I have a process task report which I pass process context to and get tasks for this process. All is well up until the point where I want to create a new column in the task report. I want to add a text field to the report from a record type variable that is used in the process. I keep getting nulls from the query, however the columnConfig shows the correct name of the column, so changes were made to the report.
Discussion posts and replies are publicly visible
Creating Reports have a look into this we can't index a record type in reports.
https://community.appian.com/discussions/f/reports/34424/record-type-variable-inside-process-report
You are correct, thank you. It is however (yet again) poor design from Appian that this silently fails. I should be notified that I made a mistake by some kind of static analysis when saving the report.
Process (and task) reports are VERY OLD functionality within Appian, so sadly there are lots of things that "silently fail" in them. I believe they're working on making reports work with RecordType data, though. For the moment however if this is a bind for you, I believe the official guidance is to procedurally copy your RecordType data into a PV that can be reflected on the report as needed - not sure how feasible that is for you of course.
Keep in mind that you can still retrieve the fields from record types through a!queryProcessAnalytics, they just don't yet display in the actual process report object.
That is indeed true, however for this to work, I have to expose the whole record type, which is not only a performance issue, but also a security concern.
Why would it be a security concern?

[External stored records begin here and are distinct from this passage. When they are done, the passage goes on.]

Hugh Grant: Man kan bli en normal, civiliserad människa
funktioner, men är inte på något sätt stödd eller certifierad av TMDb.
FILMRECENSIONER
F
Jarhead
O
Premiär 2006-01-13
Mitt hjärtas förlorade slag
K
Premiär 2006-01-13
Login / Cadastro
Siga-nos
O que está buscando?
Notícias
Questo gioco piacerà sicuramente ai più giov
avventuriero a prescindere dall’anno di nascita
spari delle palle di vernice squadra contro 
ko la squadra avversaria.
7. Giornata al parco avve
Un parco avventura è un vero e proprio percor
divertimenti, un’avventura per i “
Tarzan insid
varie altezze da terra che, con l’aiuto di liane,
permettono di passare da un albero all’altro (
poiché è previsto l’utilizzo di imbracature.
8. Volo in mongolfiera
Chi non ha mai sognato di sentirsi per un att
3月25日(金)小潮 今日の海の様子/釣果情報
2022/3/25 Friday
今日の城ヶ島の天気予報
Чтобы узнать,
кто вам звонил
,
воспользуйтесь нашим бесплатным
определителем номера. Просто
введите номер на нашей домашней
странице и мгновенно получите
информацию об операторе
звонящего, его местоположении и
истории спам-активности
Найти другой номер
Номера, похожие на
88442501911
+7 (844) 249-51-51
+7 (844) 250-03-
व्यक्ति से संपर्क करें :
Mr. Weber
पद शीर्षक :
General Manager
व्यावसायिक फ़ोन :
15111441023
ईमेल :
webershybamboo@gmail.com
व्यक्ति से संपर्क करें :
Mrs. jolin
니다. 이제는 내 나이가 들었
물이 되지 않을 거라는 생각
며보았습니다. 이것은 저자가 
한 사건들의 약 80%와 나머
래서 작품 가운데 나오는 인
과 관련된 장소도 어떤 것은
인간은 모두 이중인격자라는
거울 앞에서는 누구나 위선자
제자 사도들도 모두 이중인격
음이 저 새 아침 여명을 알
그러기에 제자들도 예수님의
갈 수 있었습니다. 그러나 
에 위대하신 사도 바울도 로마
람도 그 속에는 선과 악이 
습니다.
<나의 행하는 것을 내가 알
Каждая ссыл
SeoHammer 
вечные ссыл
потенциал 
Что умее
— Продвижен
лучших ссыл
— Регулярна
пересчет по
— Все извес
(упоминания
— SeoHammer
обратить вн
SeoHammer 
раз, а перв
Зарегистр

You can still reference any fields you need to in any grid / expression that would use a!queryProcessAnalytics.
Peter, while it's true that we can reference fields through a!queryProcessAnalytics in grids or expressions, the concern comes from the need to expose a larger set of data than might be necessary for the specific report or grid. When we pull in the entire record type to get access to a few fields, we might inadvertently expose sensitive or irrelevant data, especially in environments where data visibility should be tightly controlled. This could potentially lead to performance impacts due to processing large datasets and also raises questions about adhering to principles of least privilege and data minimization. It would be ideal if there were a more granular approach to select and expose only the necessary data fields from the record types, thereby mitigating both performance and security concerns.Principle of least privilege is a fundamental cybersecurity practice that restricts access rights for users to the bare minimum necessary to perform their duties. This principle extends beyond human users to applications, systems, and devices, ensuring that each entity has only the access it requires, nothing more. This approach effectively minimizes potential avenues for unauthorized access or lateral movement within systems
Yeah it's definitely on our radar to improve this, since it would be convenient to allow for more granular control. However, I disagree that this has any security impacts. There are always multiple levels between accessing your data:
All of these items are in full control of the low-code developer, so there would be no way to expose this information to users unless the developer made an explicit decision to show this information at the highest level (the interface level).

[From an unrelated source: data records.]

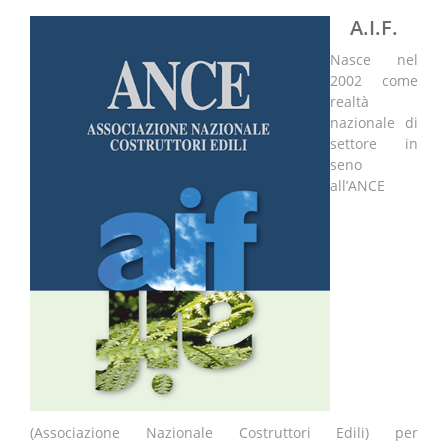
A.I.F.
Nasce nel
2002 come
realtà
nazionale di
settore in
seno
all’ANCE
(Associazione Nazionale Costruttori Edili) per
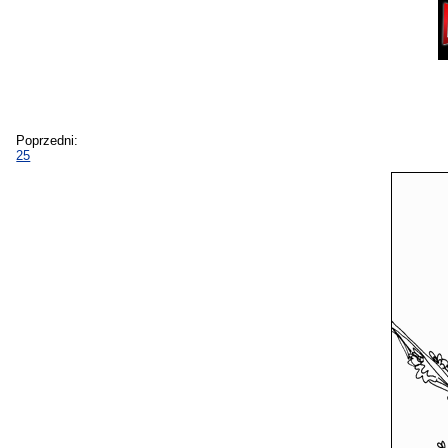
Poprzedni:
25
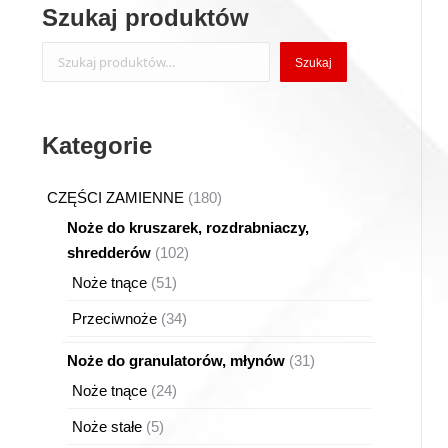
Szukaj produktów
Szukaj
Szukaj
Kategorie
180
CZĘŚCI ZAMIENNE
180
produktów
Noże do kruszarek, rozdrabniaczy,
102
shredderów
102
produkty
51
Noże tnące
51
produktów
34
Przeciwnoże
34
produkty
31
Noże do granulatorów, młynów
31
produktów
24
Noże tnące
24
produkty
5
Noże stałe
5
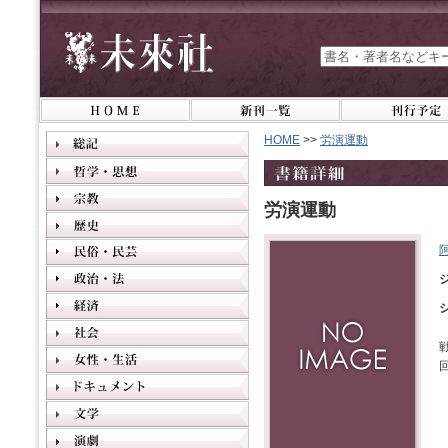
HOME
>>
労演運動
労演運動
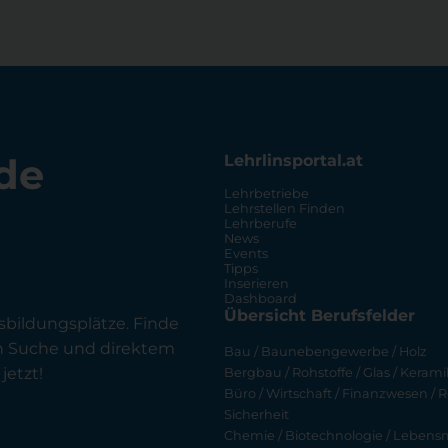
de
Lehrlinsportal.at
Lehrbetriebe
Lehrstellen Finden
Lehrberufe
News
Events
Tipps
Inserieren
Dashboard
Übersicht Berufsfelder
sbildungsplätze. Finde
en Suche und direktem
Bau / Baunebengewerbe / Holz
jetzt!
Bergbau / Rohstoffe / Glas / Keramik
Büro / Wirtschaft / Finanzwesen / R
Sicherheit
Chemie / Biotechnologie / Lebensmi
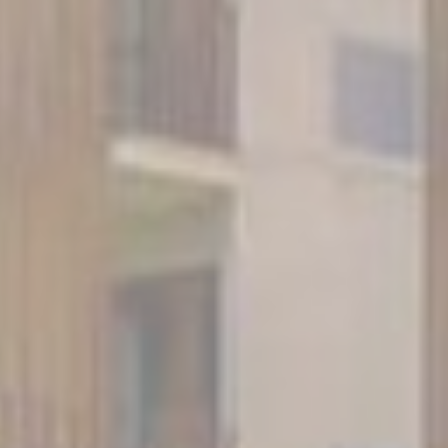
Données des utilisateurs publicitaires
Donnez votre consentement pour l'envoi de données
utilisateur liées à la publicité à Google.
Annonces personnalisées
Donner le consentement à des tiers pour la publicité
personnalisée
Confirmer la sélection
Moins de détails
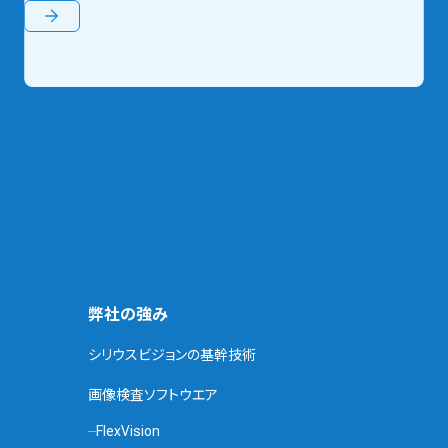
弊社の強み
シリウスビジョンの基幹技術
画像検査ソフトウエア
FlexVision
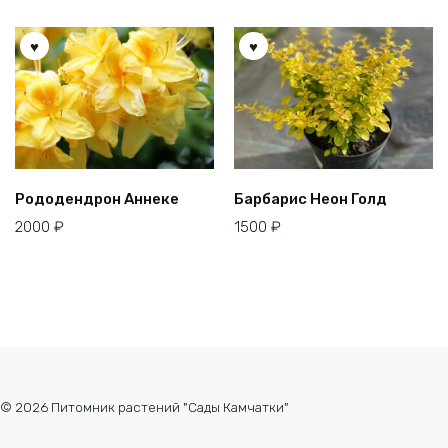
Рододендрон Аннеке
Барбарис Неон Голд
2000
₽
1500
₽
© 2026 Питомник растений "Сады Камчатки"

Really this is no different than a low-code developer that queries data from a database, stores all the columns in a local variable, and then shows only a subset of the data on a grid.

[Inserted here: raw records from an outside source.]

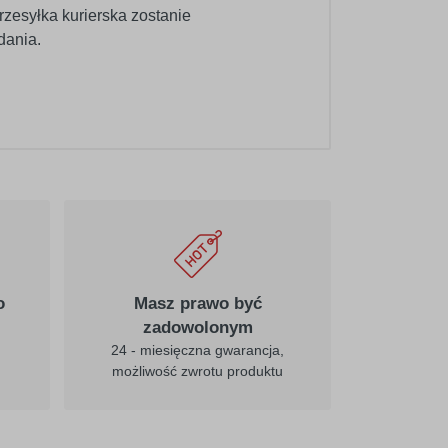
rzesyłka kurierska zostanie
dania.
020
pośredni-żółty
025
cytrynowy
o
Masz prawo być
zadowolonym
24 - miesięczna gwarancja,
możliwość zwrotu produktu
031
czerwony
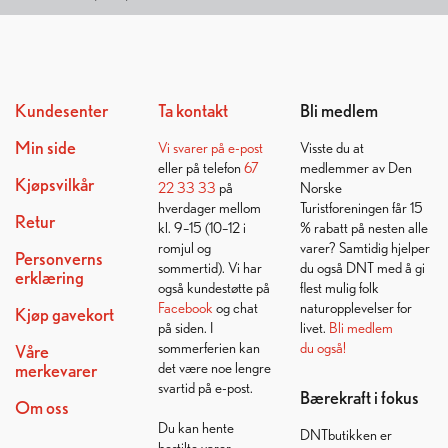
Kundesenter
Ta kontakt
Bli medlem
Min side
Vi svarer på
e-post
Visste du at
eller på telefon
67
medlemmer av Den
Kjøpsvilkår
22 33 33
på
Norske
hverdager mellom
Turistforeningen får 15
Retur
kl. 9–15 (10–12 i
% rabatt på nesten alle
romjul og
varer? Samtidig hjelper
Personverns
sommertid). Vi har
du også DNT med å gi
erklæring
også kundestøtte på
flest mulig folk
Facebook
og chat
naturopplevelser for
Kjøp gavekort
på siden. I
livet.
Bli medlem
sommerferien kan
du også!
Våre
det være noe lengre
merkevarer
svartid på e-post.
Bærekraft i fokus
Om oss
Du kan hente
DNTbutikken er
bestilte varer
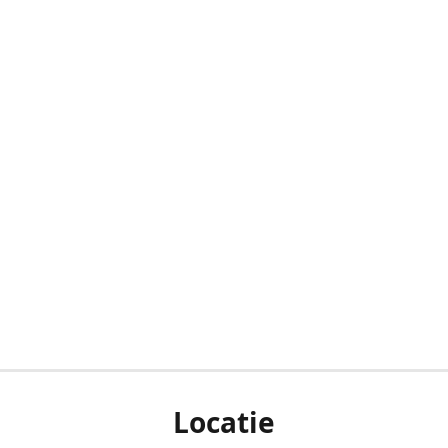
Locatie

The concern about security isn't solely about the intentionality of data exposure but also encompasses the potential for oversight or error that could inadvertently lead to data being available when it shouldn't be. The principle of least privilege and data minimization isn't just a preventative measure against malicious actors but also a safeguard against accidental data exposure.
Implementing more granular control at the data access level can serve as an additional layer of security, acting as a fail-safe to ensure that only necessary data is accessible at each point of the process, regardless of the developer's intentions or potential oversights. This approach aligns with the concept of defense in depth, where multiple layers of security controls increase the robustness of the system's privacy and security posture.
Furthermore, while the analogy to querying a database and selectively showing data on a grid highlights the developer's role in data exposure control, it also underscores the importance of granular access controls at the data source level. Such controls not only reduce the risk of accidental overexposure but also streamline the development process by clearly defining what data is necessary and accessible for each application component, enhancing both security and development efficiency.
In essence, while the development process does provide significant control over data exposure, enhancing granularity in data access control can further bolster security and privacy, reducing the reliance on the developer's vigilance alone to prevent data exposure.